Wayang Palembang dan wayang Jawa sebetulnya memiliki cerita sama yang diangkat dari kisah Mahabarata dan Ramayana.

Hanya saja, saat penampilan berlangsung, dalang akan menggunakan bahasa asli Palembang yang hampir mirip dengan bahasa Jawa halus namun berbeda dialek.

Saat pentas dilakukan, durasi yang dimainkan pun paling lama dua jam dan paling singkat 10 menit tergantung dengan permintaan tuan rumah ataupun pemilik acara.

“Kalau di Palembang berbeda seperti Jawa yang ketika pentas bermain semalam suntuk,” jelas Iwan.

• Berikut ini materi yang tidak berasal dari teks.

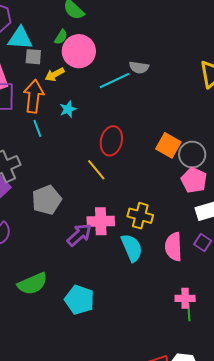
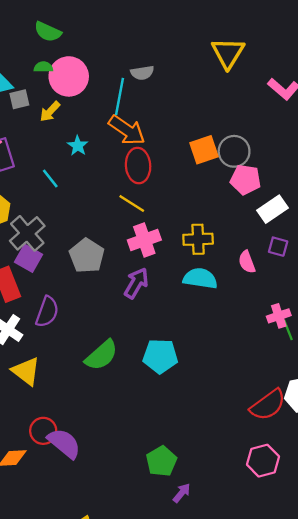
green semicircle: (61, 37) -> (43, 67), turned -105
cyan line: (114, 81) -> (119, 96), turned -36
orange arrow: (34, 96) -> (127, 130), moved, turned 136
orange square: (168, 145) -> (204, 150), turned -30
pink cross: (101, 221) -> (144, 240), moved
pink semicircle: (174, 247) -> (247, 262), size x0.7
cyan semicircle: (132, 248) -> (200, 278), turned -40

Sebagai sosok dalang tunggal, Iwan pun pernah manggung di beberapa daerah di Tanah Air, seperti Yogyakarta dan Solo. Meski bermain di luar daerah, Iwan tetap menggunakan bahasa asli Palembang.

“Kalau di Jawa memakai bahasa asli Palembang orang lebih paham. Karena bahasa Palembang sama dengan bahasa Jawa. Tapi kalau di Palembang pakai bahasa asli hanya ada beberapa orang saja yang mengerti, atau paling tidak orangtua,” jelasnya.

Minim generasi dalang Palembang karena tidak menjanjikan

Sebagai dalang tunggal, Iwan sebetulnya telah berusaha keras agar wayang Palembang dikenal masyarakat.

Sanggar Sri Wayang Kulit Palembang milik keluarganya itu kembali ia hidupkan agar anak-anak di kampung tempatnya tinggal di Jalan Pangeran Sido Ing Lautan RT 10 Nomor 234, Lorong Ceklatah, Kelurahan 36 Ilir, Kecamatan Gandus, Terminal Tangga Buntung Palembang dapat mengenal tokoh para pewayangan Palembang.

Hanya saja, sampai saat ini profesi dalang wayang Palembang dianggap tidak menjanjikan. Sehingga, para anak muda tidak terlalu tertarik untuk menjadi dalang. Sebab, untuk satu kali pentas, wayang Palembang hanya dihargai sekitar Rp 2 juta sampai Rp 5 juta.

Hal itu berbanding terbalik dengan kebutuhan alat serta karakter wayang yang dimiliki. Untuk harga satu karakter wayang kulit saja, paling murah di jual Rp 1,5 juta. Setidaknya, satu dalang minimal memiliki500 karakter tokoh pewayangan.

“Sayapun hanya ada 100 (karakter wayang). Sosok dalang wayang Palembang dan Jawa ini berbeda, begitu juga dari penghasilan. Sehingga, hal itu yang menjadikan dalang di sini tidak diminati,” ujarnya.

Bukan hanya bayaran manggung yang masih belum mencukupi. Namun, pagelaran wayang di Palembang hanya akan dipentaskan pada acara tertentu, seperti acara instansi pemerintahan atau pun komunitas seni.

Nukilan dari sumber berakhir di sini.